Figure 8. Simplified cellulose metabolism pathway. This figure illustrates a part of the cellulose metabolism pathway by the gut microbiota, using EC numbers to identify genes associated with enzymes involved in the process that are significantly changed with either ISF or SF supplementation. Heatmaps demonstrate specific taxa that are associated with each enzyme and may contribute to its activity.

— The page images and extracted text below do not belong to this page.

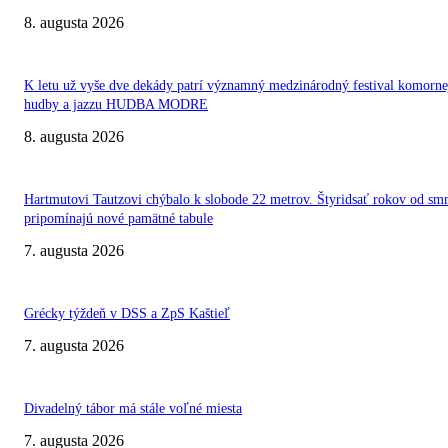
8. augusta 2026
K letu už vyše dve dekády patrí významný medzinárodný festival komorne
hudby a jazzu HUDBA MODRE
8. augusta 2026
Hartmutovi Tautzovi chýbalo k slobode 22 metrov. Štyridsať rokov od smr
pripomínajú nové pamätné tabule
7. augusta 2026
Grécky týždeň v DSS a ZpS Kaštieľ
7. augusta 2026
Divadelný tábor má stále voľné miesta
7. augusta 2026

Lactobacillus delbrueckii is associated with sucrose phosphorylase (EC 2.4.1.7), levansucrase (EC 2.4.1.10), and dextransucrase (EC 2.4.1.5), and has a greater abundance with ISF and SF compared with control. Bifidobacterium appears to be more represented with SF than with control or ISF with sucrose phosphorylase (EC 2.4.1.7). From our relative abundance data shown above, we know that Bifidobacterium has a greater presence with donors 1 and 3, while Lactobacillus delbrueckii has a greater abundance with donor 2 (Figure 5). This indicates that Bifidobacterium and Lactobacillus delbrueckii may have overlapping roles in starch metabolism, and that this functional redundancy is likely what allows for gut microbiota from different donors to ferment the same dietary fibers.
4 Discussion
Continued industrialization and westernization of communities around the world has led to an increase in gut health disorders, including Crohn’s disease and other irritable bowel diseases, as well as related problems such as obesity, diabetes, and autoimmune disorders (43, 44). Many of these changes are thought to be due to the increase in consumption of processed foods with a reduction of whole foods in the diet, especially high-fiber, nutrient-dense vegetables, and whole grains. These dietary changes that have occurred over time have gradually lessened the diversity of the average person’s gut microbial community, a change that continues with each subsequent generation (45). In this study, we used by-products of rice processing in the form of rice bran fractionated into soluble and insoluble parts, largely fibers, to find how these supplements can shape the gut microbiota over time. We used the SHIME® platform to determine how the same starting inoculum from 3 donors responded to growth media supplemented with either fraction of the rice bran fiber compared with the control.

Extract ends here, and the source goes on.